Considerations of Possible Actions

According to utilitarian thinking, rules about morals should make many people happy (Lo, 2009). The health care professional should make a decision that make the family members and significant others happy even if it harm the patient. The viable actions are that the doctor can refuse to prescribe a pain medication that the patient request if the family members do not want it because of their beliefs or the patient can be forced to take a medication that he does not want because other people believe it beneficial. The consequences of utilitarian thinking can be negative or positive depending on the majority wishes and happiness (Snyder & Gauthire, 2008). In a case the patient is denied the pain medication because family members are against it, he will experience discomfort while if given the right medication because many health care professionals are for it, he will be happy.

Lo (2009) states, deontological thinking operates under the principle of moral law and common sense. In deontological ethics, a conflict usually occurs between autonomy and beneficence as well as non-maleficence (Guido, 2009). For instance, a nurse can be in a conflict when a patient refuses the full dose of pain medication. The duty of the nurse is to respect the patient’s autonomy, do that which benefit the patient and avoid harm. In this situation, the duty of respecting the patient’s autonomy is in conflict with the provision of beneficial care. The nurse should give the patient the right dose of pain medication and disrespect his autonomy. This is because beneficence will produce the greatest balance of rightness over wrongness compared to autonomy.  

Decision and Selection of Course of Action

The decision about pain medication is for the patient because he is the one experiencing the discomfort thus he should decide whether he want the pain medication. According to Lo (2009), the patient has a right of deciding the kind of management that he wants. Although the patient has a right to make decision, some values and biasness can interfere with his choice. They include mental, physical and economic factors (Snyder & Gauthire, 2008). A mentally disturbed patient cannot make a right choice. A patient who is in severe pain is likely to make a rational decision. Finally, a patient can choose a certain kind of medication because of the affordability and not potency.
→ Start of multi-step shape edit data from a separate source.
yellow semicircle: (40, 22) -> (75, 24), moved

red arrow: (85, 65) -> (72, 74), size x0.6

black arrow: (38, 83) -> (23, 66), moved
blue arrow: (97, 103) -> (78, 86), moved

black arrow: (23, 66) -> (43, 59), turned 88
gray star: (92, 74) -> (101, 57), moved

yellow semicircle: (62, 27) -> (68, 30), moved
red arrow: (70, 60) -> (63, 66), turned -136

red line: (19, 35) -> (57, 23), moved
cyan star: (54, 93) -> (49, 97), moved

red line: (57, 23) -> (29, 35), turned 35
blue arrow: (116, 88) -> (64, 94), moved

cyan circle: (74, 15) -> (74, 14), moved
Health care professionals and availability of medications are institutional factors that affect decisions and course of actions (Guido, 2009). A doctor can prescribe a certain analgesic but if it is unavailable, then the patient has to take a different kind of pain medication. The right of a patient to refuse treatment is a legal factor that affects decision (Snyder & Gauthire, 2008). If a patient does not want a certain medication, the nurse cannot force him. Social factors that affect decision are the culture, beliefs and religion (Guido, 2009). For example, some people believe that narcotics are not good.
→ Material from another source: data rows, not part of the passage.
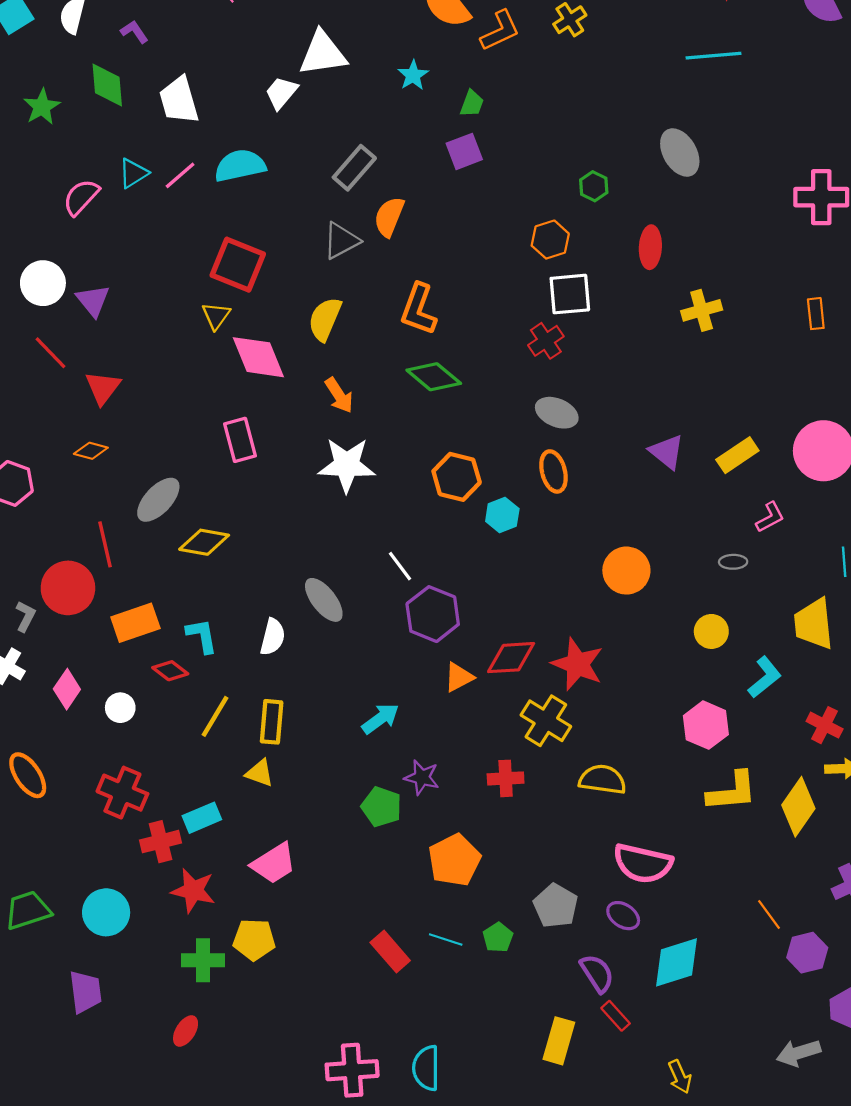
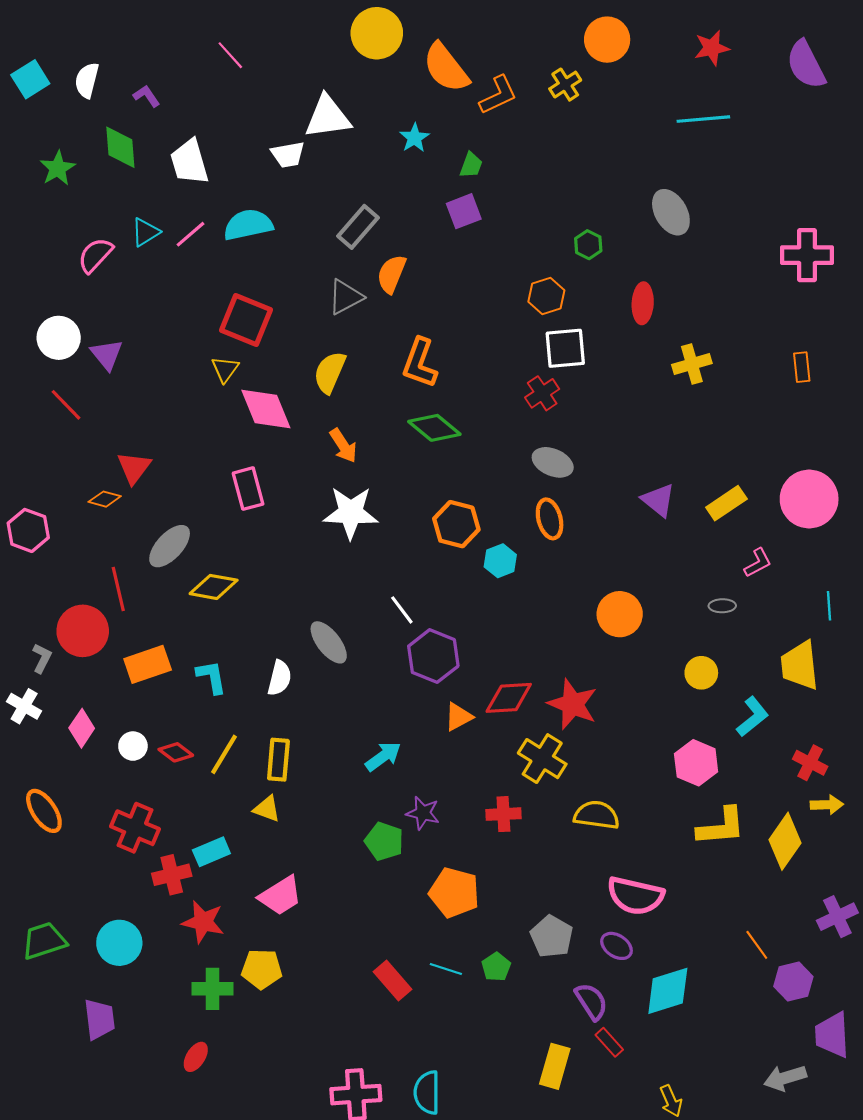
white trapezoid: (281, 93) -> (288, 155), turned -140
red triangle: (103, 388) -> (134, 468), moved
red diamond: (170, 671) -> (176, 752), moved
orange pentagon: (454, 860) -> (454, 893), turned -30

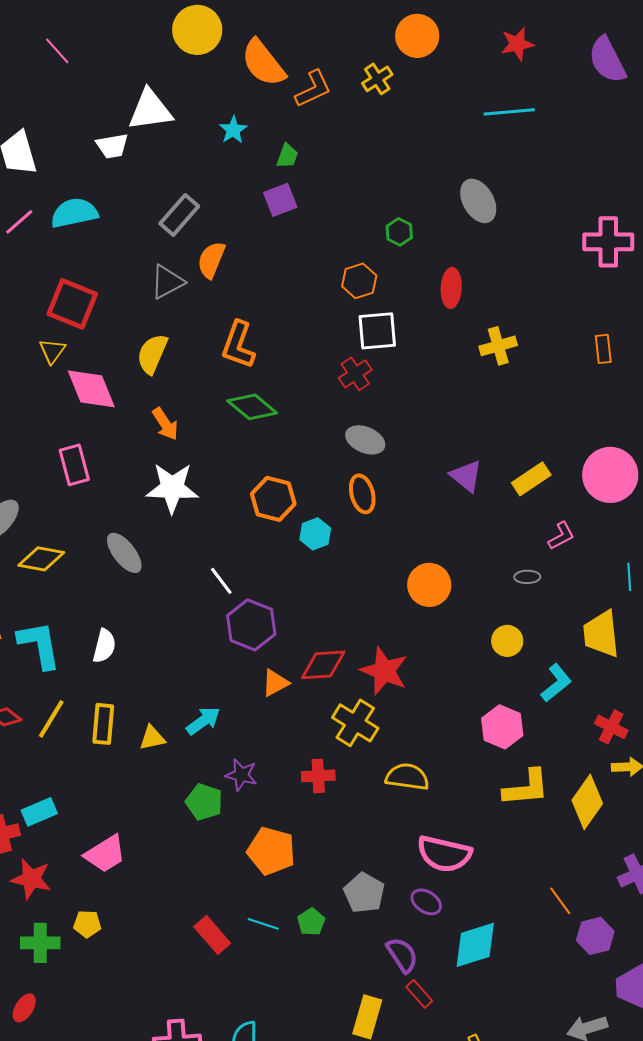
gray ellipse: (329, 642) -> (124, 553), moved
cyan L-shape: (211, 677) -> (39, 645), size x1.5
yellow triangle: (267, 809) -> (152, 738), moved, turned -32
yellow pentagon: (262, 969) -> (87, 924), size x0.7

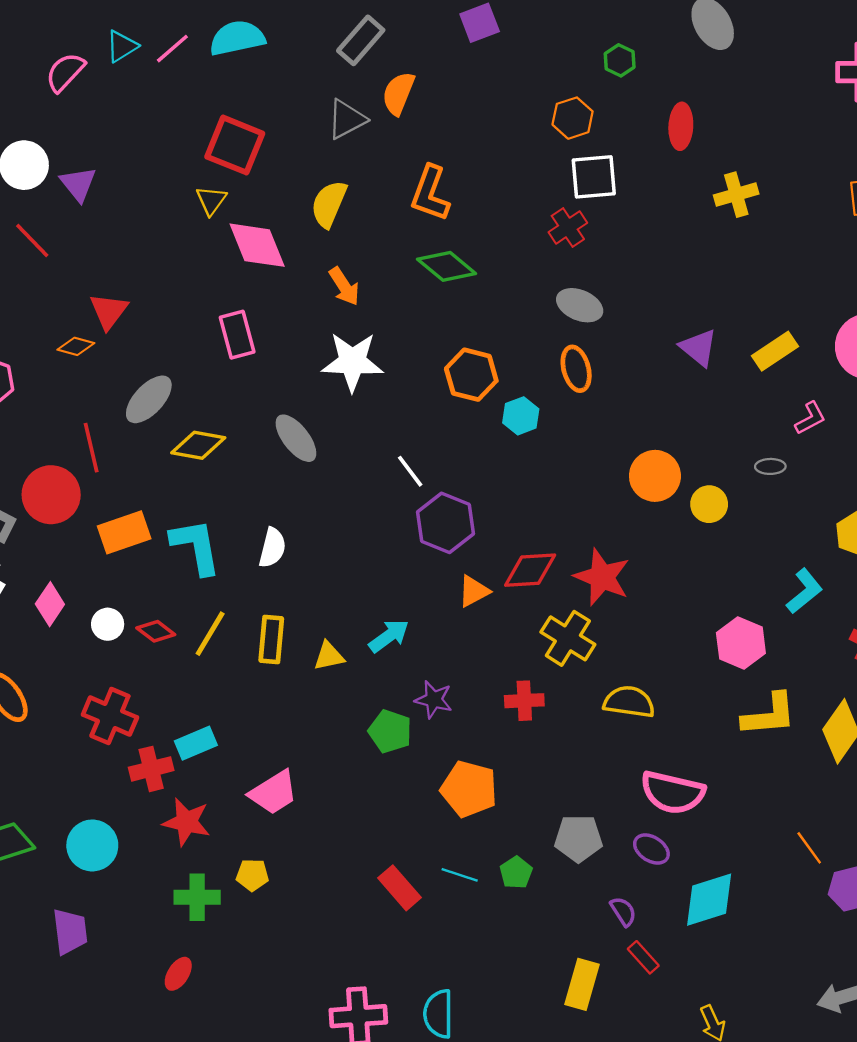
yellow circle: (507, 641) -> (709, 504), moved
gray pentagon: (364, 893) -> (578, 838), turned -30
purple semicircle: (402, 955) -> (623, 911), size x0.7

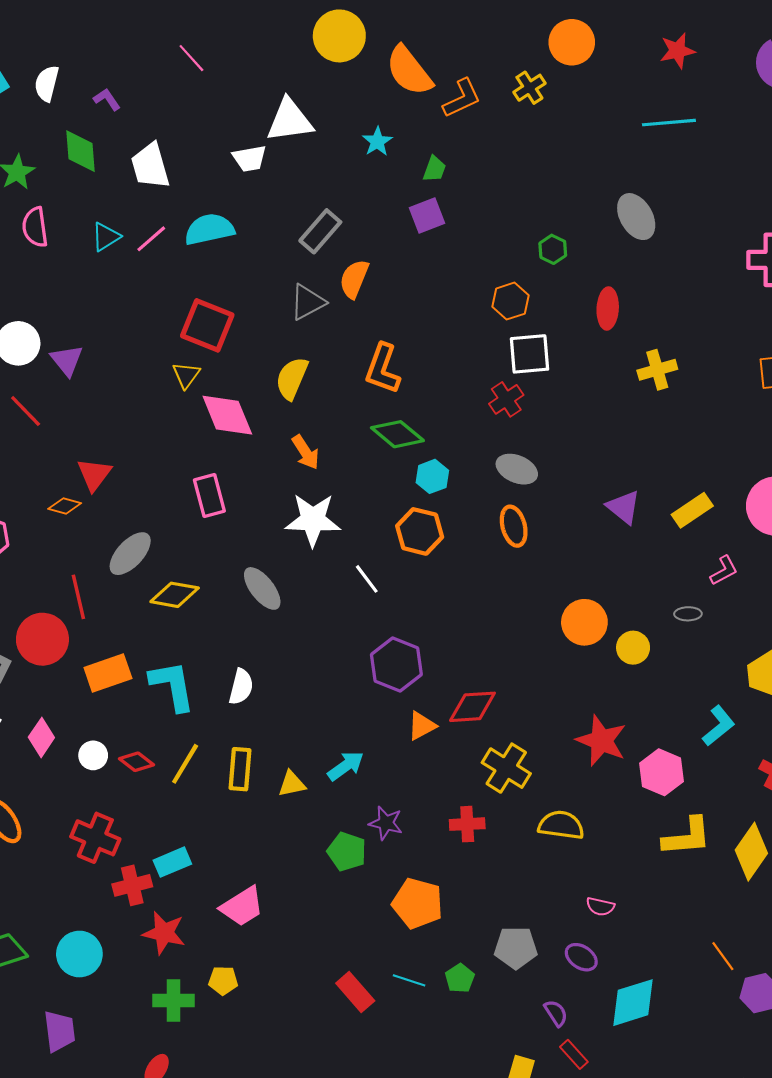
pink semicircle: (65, 72) -> (35, 227), moved, turned -51
cyan hexagon: (521, 416) -> (432, 476), moved
white line: (410, 471) -> (367, 579), moved
red star: (602, 577) -> (601, 741), moved
pink semicircle: (673, 793) -> (600, 906), size x0.5

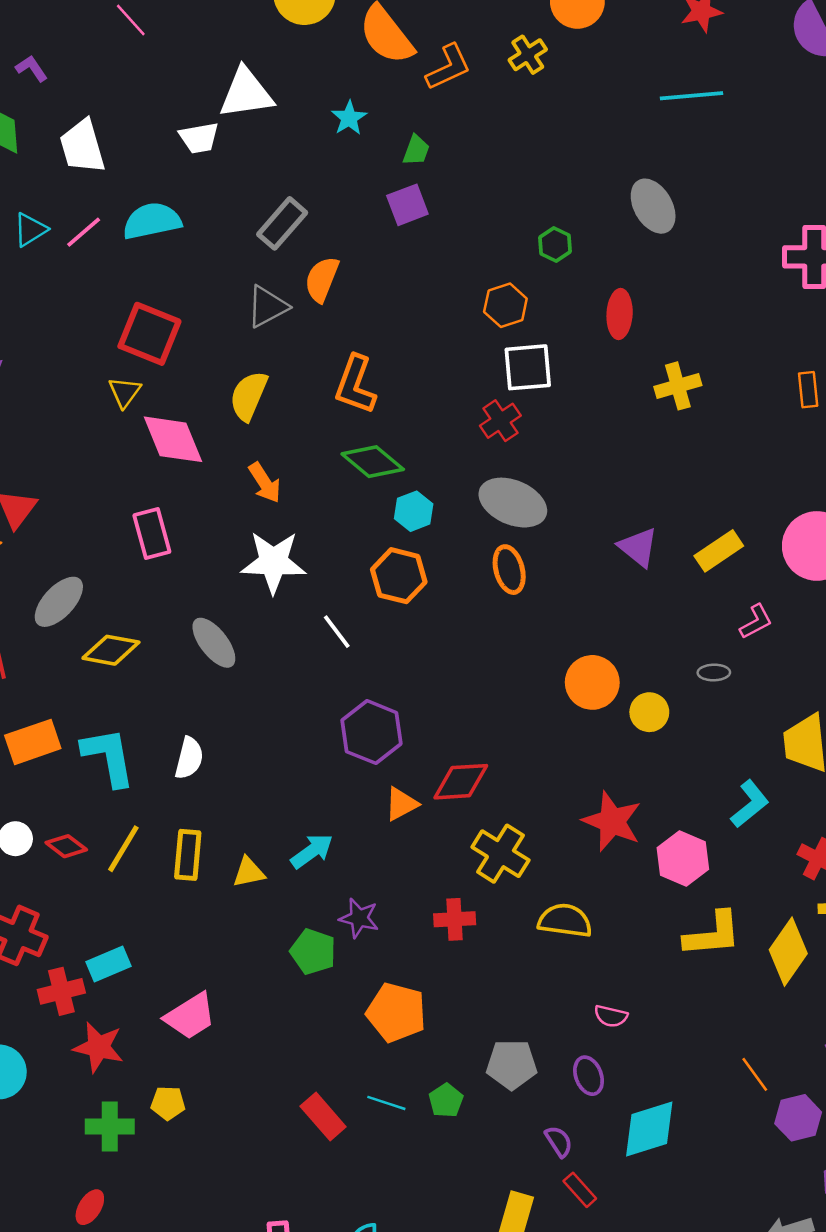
gray ellipse: (517, 469) -> (513, 503), size x1.4
purple ellipse: (581, 957) -> (589, 1076), turned 36

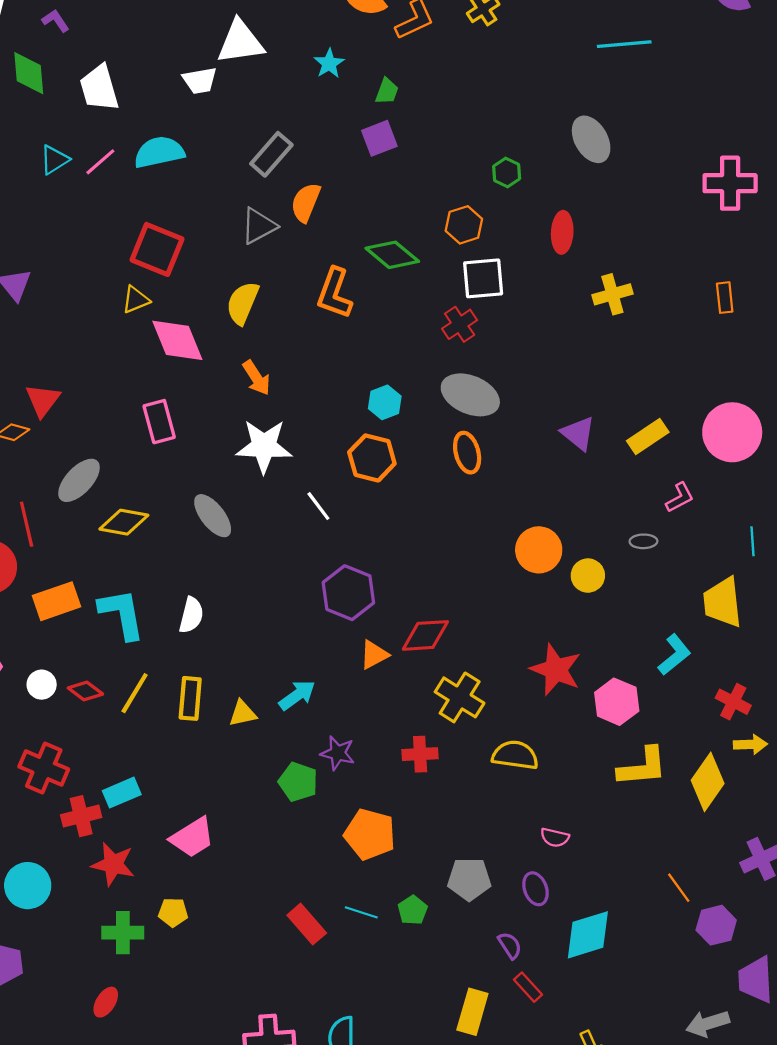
yellow triangle: (125, 392) -> (136, 300), turned 32
green diamond: (373, 462) -> (392, 255), moved

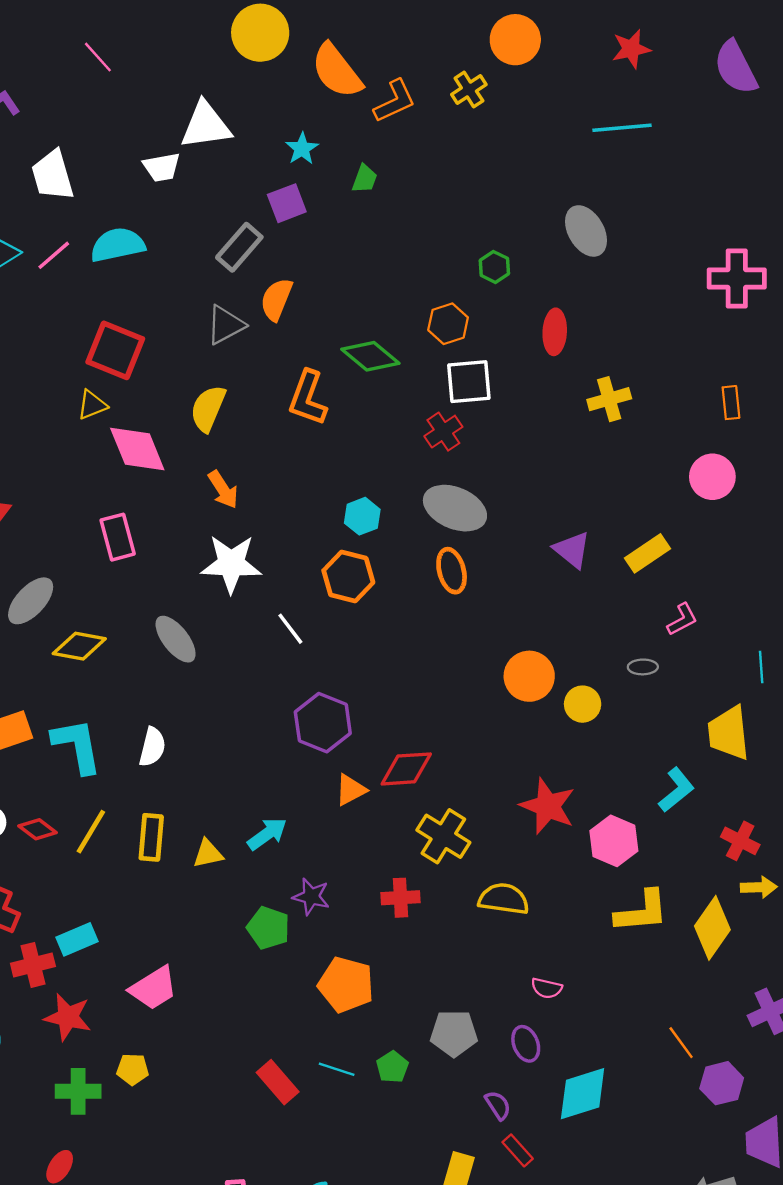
purple square: (379, 138) -> (287, 203), moved
pink circle: (732, 432) -> (712, 477), moved, size x0.7

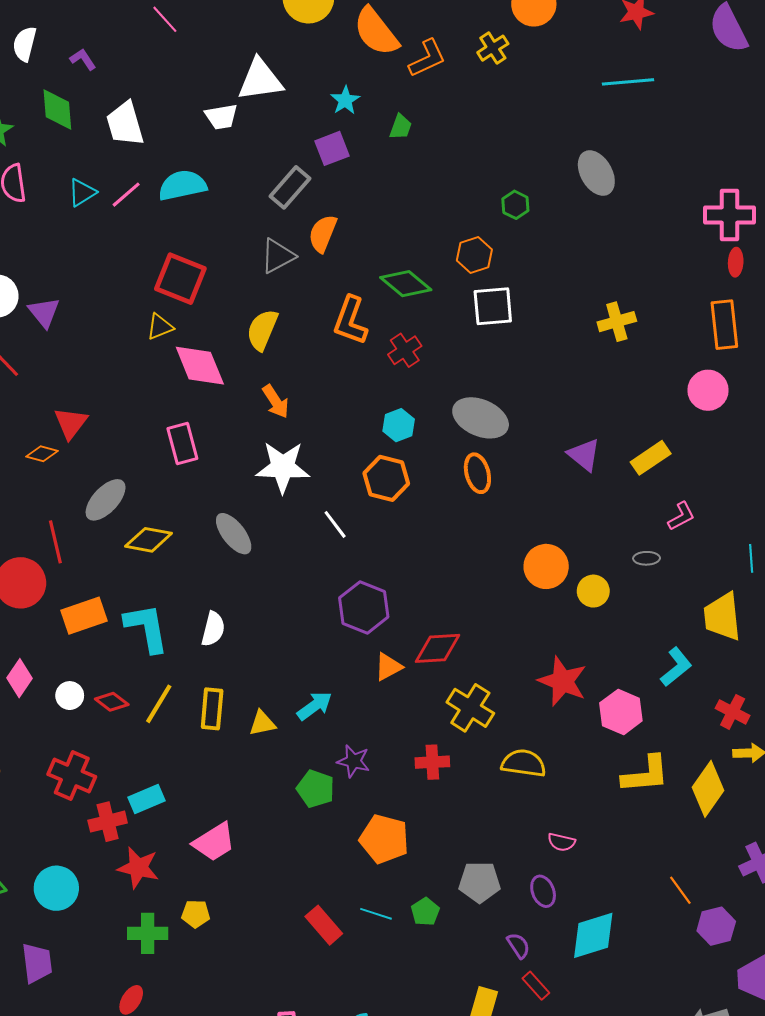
red ellipse: (555, 332) -> (736, 262), moved, size x0.7
orange rectangle: (731, 403) -> (724, 325), size x1.6
red cross: (443, 432) -> (405, 350), moved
The decision being made is utilitarian thinking. The doctor implements this decision by selecting a course of action that makes the family members happy. The doctor reduces the dose of pain medication because the family members requested yet the patient is in severe pain. The aforementioned decision is not morally justified. The doctor and the family members should respect the patients request for the above decision to be justified because it is unfair to reduce the analgesics yet the patient is in severe pain. The decision made was against ANA Interpretive Statement Code for Nurses. According to the code, the nurse should respect the patient’s dignity and integrity (Guido, 2009).

Reflection on Decision

The selected decision was acted upon and it accomplished its purpose of making the relatives and the doctor happy. I believe that the decision made was not morally upright. This is because it did not respect the patient’s autonomy. In my opinion, deontological thinking could be the best theory because it respects the patient’s autonomy if the resulting action is beneficial.

Conclusion

Ethical issues surrounding hospice patients and under dosing their pain medication require a thorough review. Many health care professionals are not familiar with the ethical considerations in case of a dilemma. They should be educated on what to do when the patient’s life is at risk.